The on-again, off-again story of the United Kingdom's announced plans for "super casinos" that would rival the largest casino properties found in America has again returned to an "off" state. The controversial plans for a new casino, scuttled last year by new Prime Minister Gordon Brown before resurfacing in recent weeks, have now likely been set aside for good in favor of a plan to build 16 smaller casinos across the nation.
Plans for the first of the British super casinos had originally centered on Manchester as a locale, with other locations, including Blackpool, in the running for later centers. The original plan, however, bogged down in morass of legal manuevers that saw support for the original Manchester site overturned in a crucial re-vote on the matter.
The 16 smaller casinos called for in the new UK plan are broken down according to space allocated for slot machines. The eight largest of the new 16 will allowed up to 150 machines each, and are targeted for Great Yarmouth, Hull, Leeds, Middlesbrough, Milton Keynes, Newham, Solihull and Southampton. The other eight will be allowed up to 80 slots each and will be located, when completed, in Bath, Dumfries and Galloway, East Lindsey, Luton, Scarborough, Swansea, Torbay and Wolverhampton.
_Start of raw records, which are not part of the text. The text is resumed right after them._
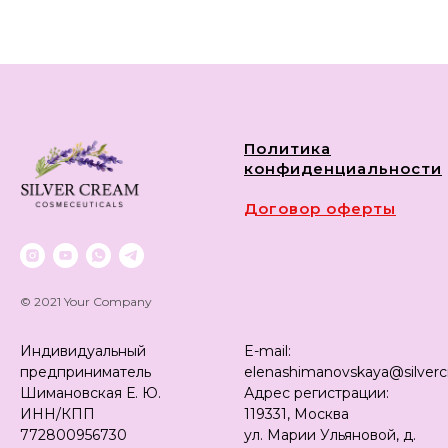
УБ
Политика
конфиденциальности
Договор оферты
© 2021 Your Company
Индивидуальный
E-mail:
предприниматель
elenashimanovskaya@silver
Шимановская Е. Ю.
Адрес регистрации:
ИНН/КПП
119331, Москва
772800956730
ул. Марии Ульяновой, д.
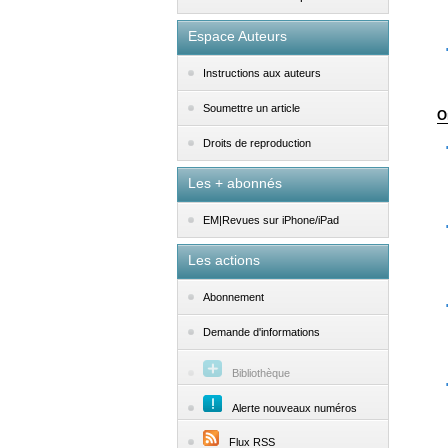
Espace Auteurs
Instructions aux auteurs
Soumettre un article
O
Droits de reproduction
Les + abonnés
EM|Revues sur iPhone/iPad
Les actions
Abonnement
Demande d'informations
Bibliothèque
Alerte nouveaux numéros
Flux RSS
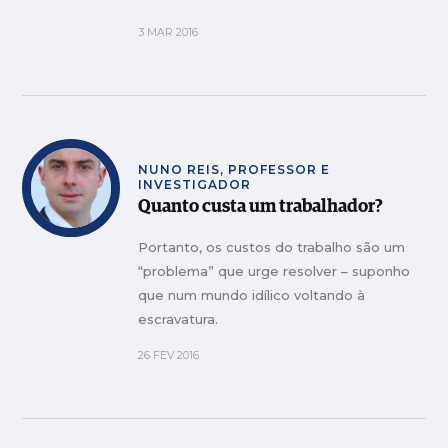
gente se interroga se este ano de 2016
3 MAR 2016
será o primeiro de uma nova era ou o
último de um ciclo para esquecer.
NUNO REIS, PROFESSOR E
INVESTIGADOR
Quanto custa um trabalhador?
Portanto, os custos do trabalho são um
“problema” que urge resolver – suponho
que num mundo idílico voltando à
escravatura.
26 FEV 2016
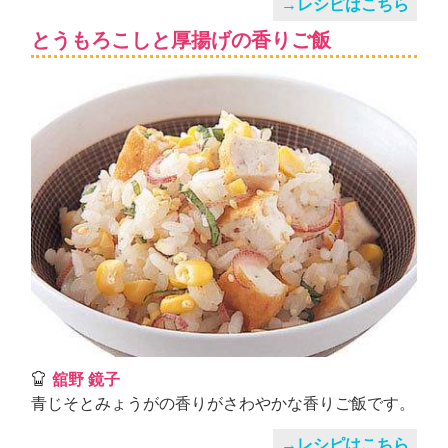
→レシピはこちら
とうもろこしと厚揚げの香りご飯
舘野 鏡子
青じそとみょうがの香りがさわやかな香りご飯です。
→レシピはこちら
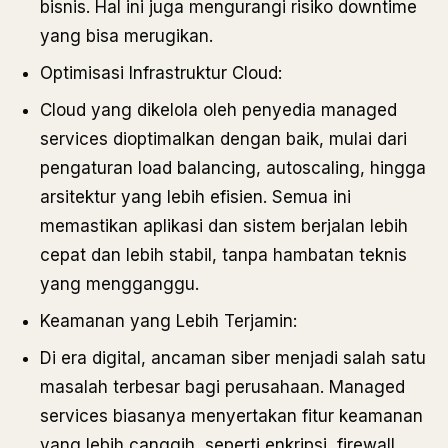
bisnis. Hal ini juga mengurangi risiko downtime
yang bisa merugikan.
Optimisasi Infrastruktur Cloud:
Cloud yang dikelola oleh penyedia managed
services dioptimalkan dengan baik, mulai dari
pengaturan load balancing, autoscaling, hingga
arsitektur yang lebih efisien. Semua ini
memastikan aplikasi dan sistem berjalan lebih
cepat dan lebih stabil, tanpa hambatan teknis
yang mengganggu.
Keamanan yang Lebih Terjamin:
Di era digital, ancaman siber menjadi salah satu
masalah terbesar bagi perusahaan. Managed
services biasanya menyertakan fitur keamanan
yang lebih canggih, seperti enkripsi, firewall,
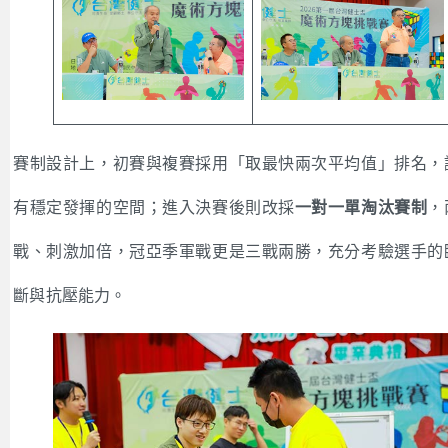
賽制設計上，初賽與複賽採用「取最快兩次平均值」排名，
有穩定發揮的空間；進入決賽後則改採
一對一單淘汰賽制
，
戰、刺激加倍，冠亞季軍戰更是三戰兩勝，充分考驗選手的
斷與抗壓能力。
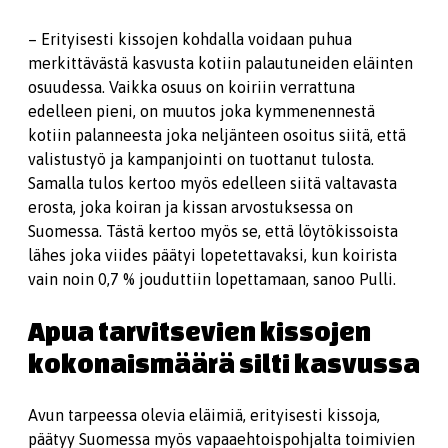
– Erityisesti kissojen kohdalla voidaan puhua
merkittävästä kasvusta kotiin palautuneiden eläinten
osuudessa. Vaikka osuus on koiriin verrattuna
edelleen pieni, on muutos joka kymmenennestä
kotiin palanneesta joka neljänteen osoitus siitä, että
valistustyö ja kampanjointi on tuottanut tulosta.
Samalla tulos kertoo myös edelleen siitä valtavasta
erosta, joka koiran ja kissan arvostuksessa on
Suomessa. Tästä kertoo myös se, että löytökissoista
lähes joka viides päätyi lopetettavaksi, kun koirista
vain noin 0,7 % jouduttiin lopettamaan, sanoo Pulli.
Apua tarvitsevien kissojen
kokonaismäärä silti kasvussa
Avun tarpeessa olevia eläimiä, erityisesti kissoja,
päätyy Suomessa myös vapaaehtoispohjalta toimivien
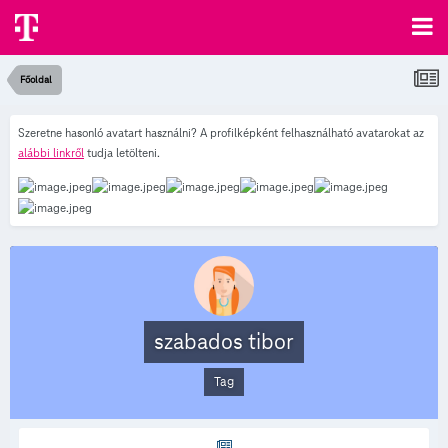
Főoldal
Szeretne hasonló avatart használni? A profilképként felhasználható avatarokat az
alábbi linkről
tudja letölteni.
szabados tibor
Tag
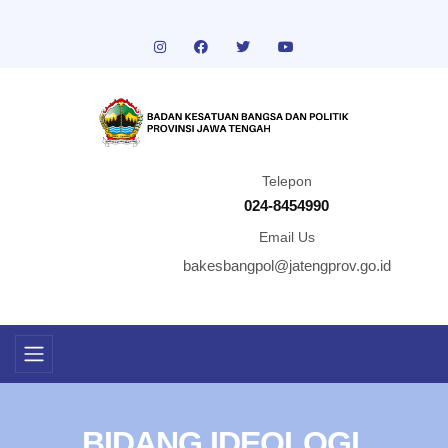
Telepon
024-8454990
Email Us
bakesbangpol@jatengprov.go.id
BIDANG IDEOLOGI,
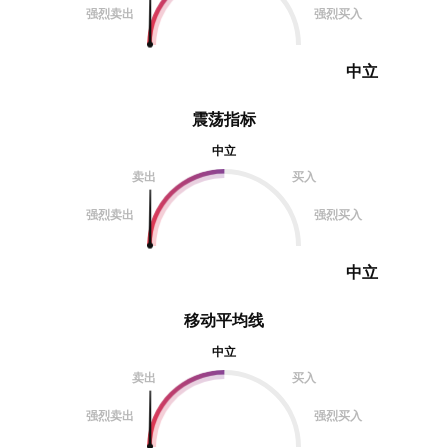
强烈卖出
强烈买入
中立
震荡指标
中立
卖出
买入
强烈卖出
强烈买入
中立
移动平均线
中立
卖出
买入
强烈卖出
强烈买入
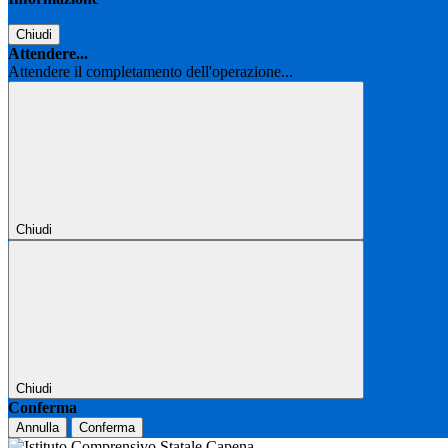
Chiudi
Attendere...
Attendere il completamento dell'operazione...
Chiudi
Chiudi
Conferma
Annulla
Conferma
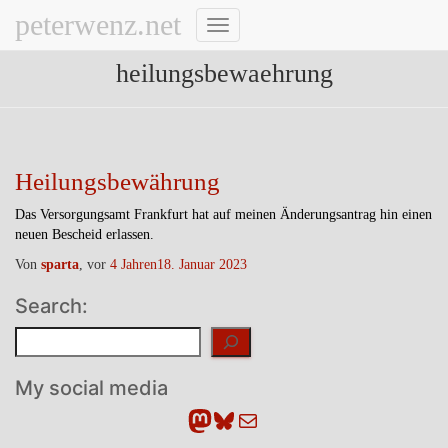
peterwenz.net
Navigation
umschalten
heilungsbewaehrung
Heilungsbewährung
Das Versorgungsamt Frankfurt hat auf meinen Änderungsantrag hin einen
neuen Bescheid erlassen.
Von
sparta
, vor
4 Jahren
18. Januar 2023
Search:
Suchen
My social media
Mastodon
Bluesky
E-Mail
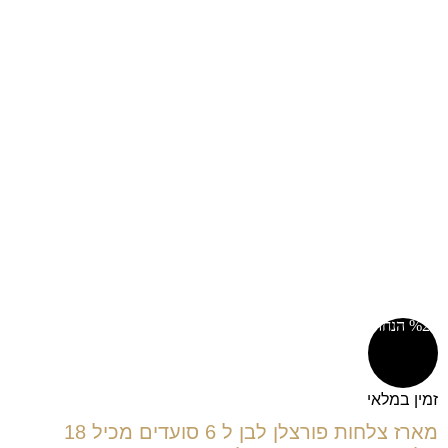
%20 הנחה!
זמין במלאי
מארז צלחות פורצלן לבן ל 6 סועדים מכיל 18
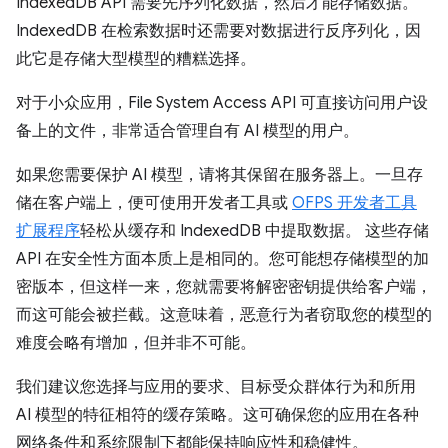
IndexedDB API 需要先序列化数据，然后才能存储数据。
IndexedDB 在检索数据时还需要对数据进行反序列化，因
此它是存储大型模型的糟糕选择。
对于小众应用，File System Access API 可直接访问用户设
备上的文件，非常适合管理自有 AI 模型的用户。
如果您需要保护 AI 模型，请将其保留在服务器上。一旦存
储在客户端上，便可使用开发者工具或
OFPS 开发者工具
扩展程序
轻松从缓存和 IndexedDB 中提取数据。 这些存储
API 在安全性方面本质上是相同的。您可能想存储模型的加
密版本，但这样一来，您就需要将解密密钥提供给客户端，
而这可能会被拦截。这意味着，恶意行为者窃取您的模型的
难度会略有增加，但并非不可能。
我们建议您选择与应用的要求、目标受众群体行为和所用
AI 模型的特征相符的缓存策略。这可确保您的应用在各种
网络条件和系统限制下都能保持响应性和稳健性。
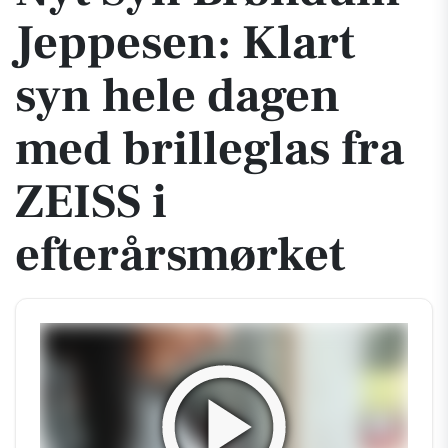
Jeppesen: Klart
syn hele dagen
med brilleglas fra
ZEISS i
efterårsmørket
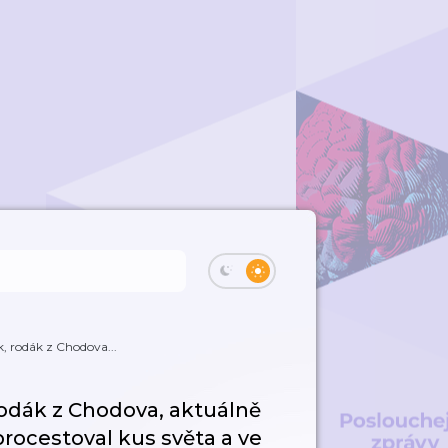
, rodák z Chodova...
odák z Chodova, aktuálně
, procestoval kus světa a ve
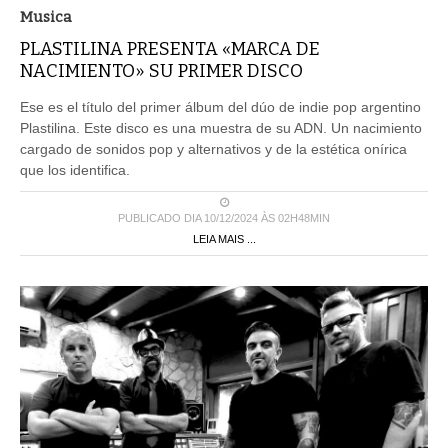
Musica
PLASTILINA PRESENTA «MARCA DE
NACIMIENTO» SU PRIMER DISCO
Ese es el título del primer álbum del dúo de indie pop argentino
Plastilina. Este disco es una muestra de su ADN. Un nacimiento
cargado de sonidos pop y alternativos y de la estética onírica
que los identifica.
PUBLICADO DIA 10/12/2024 ÀS 02H48MIN
LEIA MAIS ...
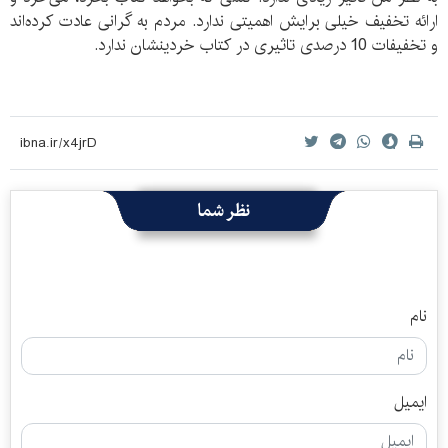
ارائه تخفیف خیلی برایش اهمیتی ندارد. مردم به گرانی عادت کرده‌اند
و تخفیفات 10 درصدی تاثیری در کتاب خردینشان ندارد.
نظر شما
نام
ایمیل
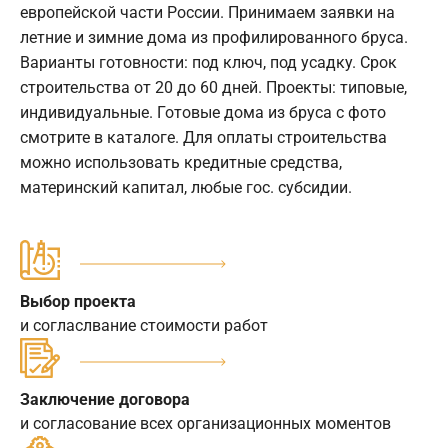
европейской части России. Принимаем заявки на
летние и зимние дома из профилированного бруса.
Варианты готовности: под ключ, под усадку. Срок
строительства от 20 до 60 дней. Проекты: типовые,
индивидуальные. Готовые дома из бруса с фото
смотрите в каталоге. Для оплаты строительства
можно использовать кредитные средства,
материнский капитал, любые гос. субсидии.
Выбор проекта
и согласлвание стоимости работ
Заключение договора
и согласование всех организационных моментов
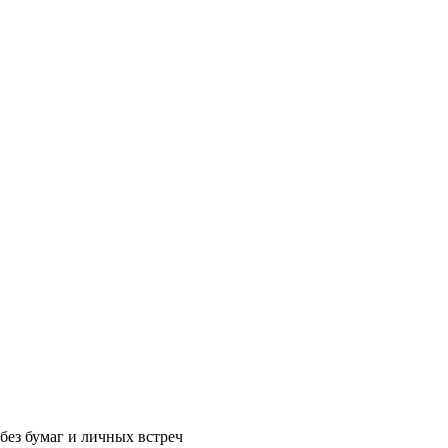
без бумаг и личных встреч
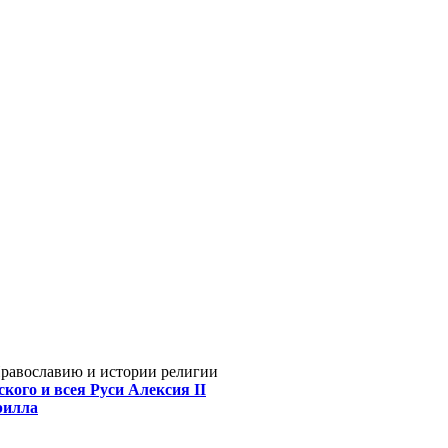
Православию и истории религии
кого и всея Руси Алексия II
рилла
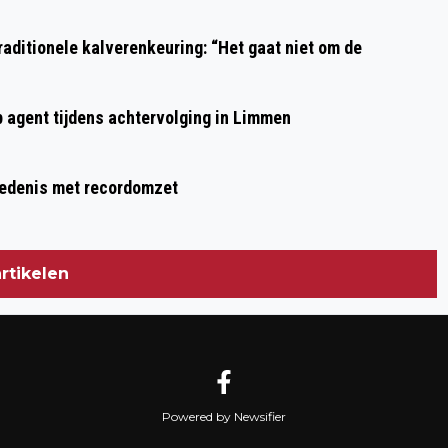
aditionele kalverenkeuring: “Het gaat niet om de
p agent tijdens achtervolging in Limmen
hiedenis met recordomzet
rtikelen
Powered by Newsifier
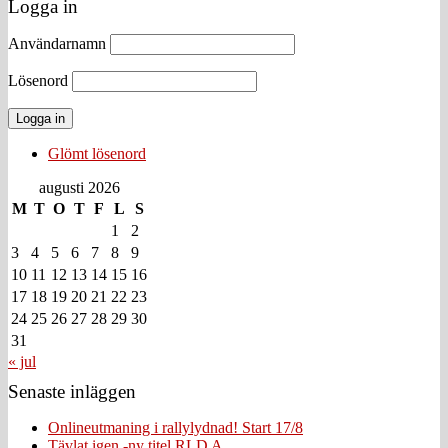
Logga in
Användarnamn
Lösenord
Glömt lösenord
augusti 2026
M
T
O
T
F
L
S
1
2
3
4
5
6
7
8
9
10
11
12
13
14
15
16
17
18
19
20
21
22
23
24
25
26
27
28
29
30
31
« jul
Senaste inläggen
Onlineutmaning i rallylydnad! Start 17/8
Tävlat igen -ny titel RLD A.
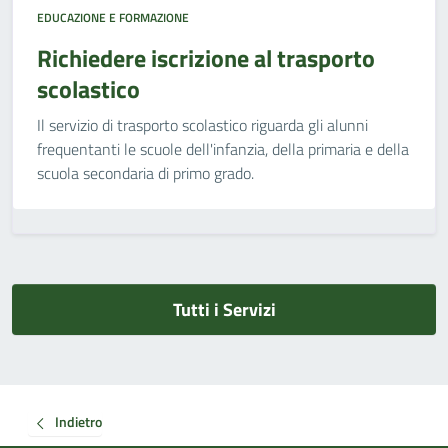
EDUCAZIONE E FORMAZIONE
Richiedere iscrizione al trasporto
scolastico
Il servizio di trasporto scolastico riguarda gli alunni
frequentanti le scuole dell'infanzia, della primaria e della
scuola secondaria di primo grado.
Tutti i Servizi
Indietro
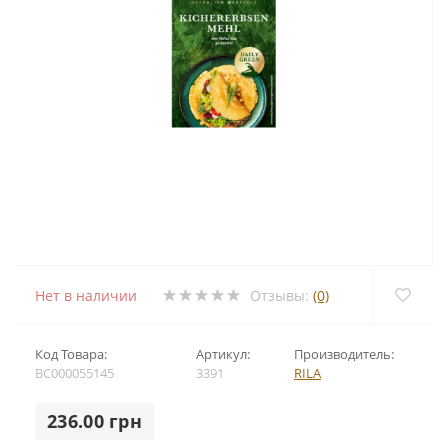
Нет в наличии
Отзывы:
(0)
Код Товара:
Артикул:
Производитель:
BC000055145
3391
RILA
236.00 грн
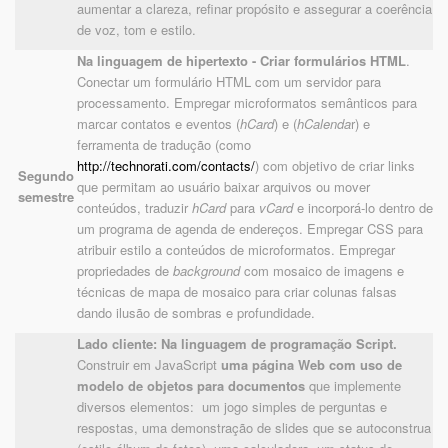
aumentar a clareza, refinar propósito e assegurar a coerência
de voz, tom e estilo.
Na linguagem de hipertexto - Criar formulários HTML
.
Conectar um formulário HTML com um servidor para
processamento. Empregar microformatos semânticos para
marcar contatos e eventos (
hCard
) e (
hCalenda
r) e
ferramenta de tradução (como
http://technorati.com/contacts/
) com objetivo de criar links
Segundo
que permitam ao usuário baixar arquivos ou mover
semestre
conteúdos, traduzir
hCard
para
vCard
e incorporá-lo dentro de
um programa de agenda de endereços. Empregar CSS para
atribuir estilo a conteúdos de microformatos. Empregar
propriedades de
background
com mosaico de imagens e
técnicas de mapa de mosaico para criar colunas falsas
dando ilusão de sombras e profundidade.
Lado cliente: Na linguagem de programação Script.
Construir em JavaScript
uma página Web com uso de
modelo de objetos para documentos
que implemente
diversos elementos: um jogo simples de perguntas e
respostas, uma demonstração de slides que se autoconstrua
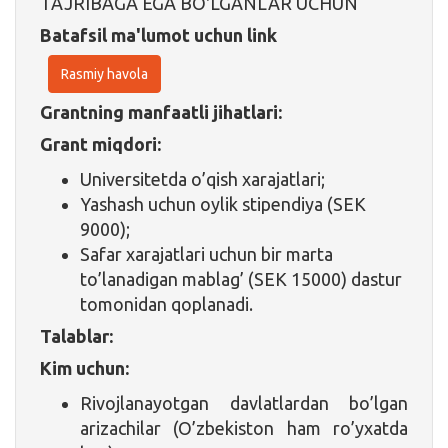
TAJRIBAGA EGA BO'LGANLAR UCHUN
Batafsil ma'lumot uchun link
Rasmiy havola
Grantning manfaatli jihatlari:
Grant miqdori:
Universitetda o’qish xarajatlari;
Yashash uchun oylik stipendiya (SEK
9000);
Safar xarajatlari uchun bir marta
to’lanadigan mablag’ (SEK 15000) dastur
tomonidan qoplanadi.
Talablar:
Kim uchun:
Rivojlanayotgan davlatlardan bo’lgan
arizachilar (O’zbekiston ham ro’yxatda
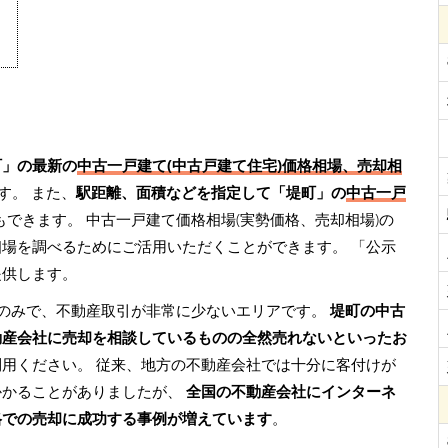
町」の最新の
中古一戸建て(中古戸建て住宅)価格相場、売却相
す。 また、
駅距離、面積などを指定して「堤町」の
中古一戸
もできます。 中古一戸建て価格相場(実勢価格、売却相場)の
相場を調べるためにご活用いただくことができます。
「公示
提供します。
のみで、不動産取引が非常に少ないエリアです。
堤町の中古
動産会社に売却を相談しているものの全然売れないといったお
利用ください。 従来、地方の不動産会社では十分に客付けが
かかることがありましたが、
全国の不動産会社にインターネ
格での売却に成功する事例が増えています
。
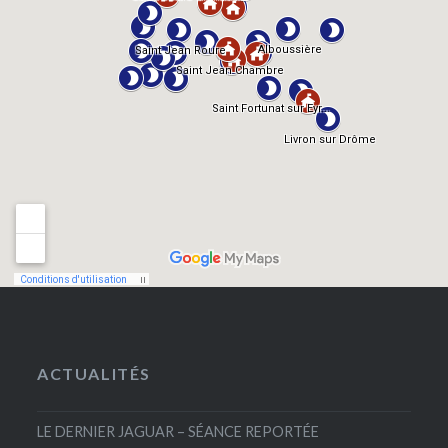
ACTUALITÉS
LE DERNIER JAGUAR – SÉANCE REPORTÉE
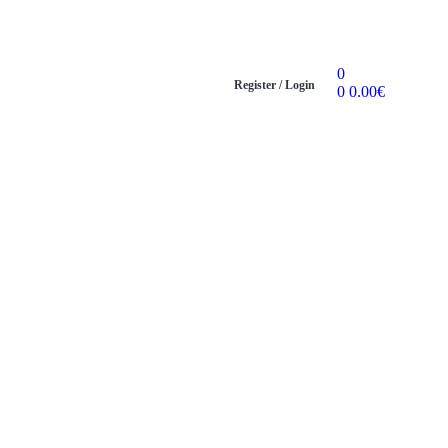
0
Register / Login
0
0.00
€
Manchester and Blackpool, the two cities originally in the lead for the first super casinos, will both receive government payouts for economic regeneration to replace some of what was lost with the abandonment of the super casino concept. Manchester alone believed that as many as 3,000 new jobs would have been created by the new casino. Liberal-Democrat party official decried the official announcement, stating, "Gordon Brown has single-handedly stopped the creation of 3,000 jobs and £265m of investment in east Manchester. He has sold Manchester out."
The about-face also riled U.S. casino interests who had hoped to build similar operations in the UK. Las Vegas Sands COO William Weidner was quoted in a recent Reuters story as saying that the new 16-site plan was "the worst of all worlds." Weidner characterized the planned new casinos as "sub-optimal, lousy little casinos."